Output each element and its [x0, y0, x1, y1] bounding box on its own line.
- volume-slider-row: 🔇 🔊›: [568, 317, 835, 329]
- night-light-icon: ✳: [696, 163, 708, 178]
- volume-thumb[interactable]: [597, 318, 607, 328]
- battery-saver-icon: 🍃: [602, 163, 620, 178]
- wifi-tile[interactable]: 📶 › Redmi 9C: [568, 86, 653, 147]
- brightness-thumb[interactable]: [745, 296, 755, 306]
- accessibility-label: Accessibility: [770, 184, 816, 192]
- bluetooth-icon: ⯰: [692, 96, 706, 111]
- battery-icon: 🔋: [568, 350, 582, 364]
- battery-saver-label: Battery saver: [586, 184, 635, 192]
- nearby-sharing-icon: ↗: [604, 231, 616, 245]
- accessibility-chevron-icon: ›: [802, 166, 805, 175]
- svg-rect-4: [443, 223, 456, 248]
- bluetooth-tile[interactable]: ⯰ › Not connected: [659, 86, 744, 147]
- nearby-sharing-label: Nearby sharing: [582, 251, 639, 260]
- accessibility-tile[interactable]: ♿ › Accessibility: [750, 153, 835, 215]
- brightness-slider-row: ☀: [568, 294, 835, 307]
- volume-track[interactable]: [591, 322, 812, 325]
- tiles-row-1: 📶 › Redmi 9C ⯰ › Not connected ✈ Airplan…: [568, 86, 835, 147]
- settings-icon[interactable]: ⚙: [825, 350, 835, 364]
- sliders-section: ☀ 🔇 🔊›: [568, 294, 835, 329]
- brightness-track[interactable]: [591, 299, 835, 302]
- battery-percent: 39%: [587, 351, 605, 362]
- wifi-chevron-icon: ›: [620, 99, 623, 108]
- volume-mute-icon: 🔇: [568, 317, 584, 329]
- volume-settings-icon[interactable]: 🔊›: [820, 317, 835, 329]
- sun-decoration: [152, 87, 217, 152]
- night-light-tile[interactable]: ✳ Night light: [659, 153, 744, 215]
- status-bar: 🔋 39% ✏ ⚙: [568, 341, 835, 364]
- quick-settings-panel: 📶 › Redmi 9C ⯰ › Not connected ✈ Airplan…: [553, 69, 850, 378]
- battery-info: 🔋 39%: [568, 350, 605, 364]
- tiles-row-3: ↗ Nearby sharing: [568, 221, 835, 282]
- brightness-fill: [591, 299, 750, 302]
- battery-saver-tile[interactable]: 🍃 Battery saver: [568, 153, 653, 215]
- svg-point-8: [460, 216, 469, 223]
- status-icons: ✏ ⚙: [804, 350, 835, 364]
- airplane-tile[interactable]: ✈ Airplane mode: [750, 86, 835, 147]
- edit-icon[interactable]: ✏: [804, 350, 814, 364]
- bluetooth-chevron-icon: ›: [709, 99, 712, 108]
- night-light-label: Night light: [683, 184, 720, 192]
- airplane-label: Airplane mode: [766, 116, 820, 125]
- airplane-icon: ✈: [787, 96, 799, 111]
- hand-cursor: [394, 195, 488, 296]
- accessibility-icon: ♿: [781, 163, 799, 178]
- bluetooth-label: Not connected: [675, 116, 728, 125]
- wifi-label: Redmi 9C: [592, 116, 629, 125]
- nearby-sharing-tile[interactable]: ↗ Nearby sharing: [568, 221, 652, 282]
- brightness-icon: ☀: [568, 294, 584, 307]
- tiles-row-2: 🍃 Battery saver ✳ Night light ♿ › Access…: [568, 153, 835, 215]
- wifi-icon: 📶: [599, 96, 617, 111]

WHAT YOU HAVE TO DO: Every entry should be duplicated exactly as written.

RESPONSE BOX:
Output each element and its [x0, y0, x1, y1] bounding box on its own line.
- volume-slider-row: 🔇 🔊›: [568, 317, 835, 329]
- night-light-icon: ✳: [696, 163, 708, 178]
- volume-thumb[interactable]: [597, 318, 607, 328]
- battery-saver-icon: 🍃: [602, 163, 620, 178]
- wifi-tile[interactable]: 📶 › Redmi 9C: [568, 86, 653, 147]
- brightness-thumb[interactable]: [745, 296, 755, 306]
- accessibility-label: Accessibility: [770, 184, 816, 192]
- bluetooth-icon: ⯰: [692, 96, 706, 111]
- battery-icon: 🔋: [568, 350, 582, 364]
- battery-saver-label: Battery saver: [586, 184, 635, 192]
- nearby-sharing-icon: ↗: [604, 231, 616, 245]
- accessibility-chevron-icon: ›: [802, 166, 805, 175]
- svg-rect-4: [443, 223, 456, 248]
- bluetooth-tile[interactable]: ⯰ › Not connected: [659, 86, 744, 147]
- nearby-sharing-label: Nearby sharing: [582, 251, 639, 260]
- accessibility-tile[interactable]: ♿ › Accessibility: [750, 153, 835, 215]
- brightness-slider-row: ☀: [568, 294, 835, 307]
- volume-track[interactable]: [591, 322, 812, 325]
- tiles-row-1: 📶 › Redmi 9C ⯰ › Not connected ✈ Airplan…: [568, 86, 835, 147]
- settings-icon[interactable]: ⚙: [825, 350, 835, 364]
- sliders-section: ☀ 🔇 🔊›: [568, 294, 835, 329]
- brightness-track[interactable]: [591, 299, 835, 302]
- battery-percent: 39%: [587, 351, 605, 362]
- wifi-chevron-icon: ›: [620, 99, 623, 108]
- volume-mute-icon: 🔇: [568, 317, 584, 329]
- volume-settings-icon[interactable]: 🔊›: [820, 317, 835, 329]
- sun-decoration: [152, 87, 217, 152]
- night-light-tile[interactable]: ✳ Night light: [659, 153, 744, 215]
- status-bar: 🔋 39% ✏ ⚙: [568, 341, 835, 364]
- quick-settings-panel: 📶 › Redmi 9C ⯰ › Not connected ✈ Airplan…: [553, 69, 850, 378]
- battery-info: 🔋 39%: [568, 350, 605, 364]
- tiles-row-3: ↗ Nearby sharing: [568, 221, 835, 282]
- brightness-fill: [591, 299, 750, 302]
- battery-saver-tile[interactable]: 🍃 Battery saver: [568, 153, 653, 215]
- svg-point-8: [460, 216, 469, 223]
- status-icons: ✏ ⚙: [804, 350, 835, 364]
- airplane-tile[interactable]: ✈ Airplane mode: [750, 86, 835, 147]
- edit-icon[interactable]: ✏: [804, 350, 814, 364]
- bluetooth-chevron-icon: ›: [709, 99, 712, 108]
- night-light-label: Night light: [683, 184, 720, 192]
- airplane-label: Airplane mode: [766, 116, 820, 125]
- airplane-icon: ✈: [787, 96, 799, 111]
- hand-cursor: [394, 195, 488, 296]
- accessibility-icon: ♿: [781, 163, 799, 178]
- bluetooth-label: Not connected: [675, 116, 728, 125]
- wifi-label: Redmi 9C: [592, 116, 629, 125]
- nearby-sharing-tile[interactable]: ↗ Nearby sharing: [568, 221, 652, 282]
- brightness-icon: ☀: [568, 294, 584, 307]
- tiles-row-2: 🍃 Battery saver ✳ Night light ♿ › Access…: [568, 153, 835, 215]
- wifi-icon: 📶: [599, 96, 617, 111]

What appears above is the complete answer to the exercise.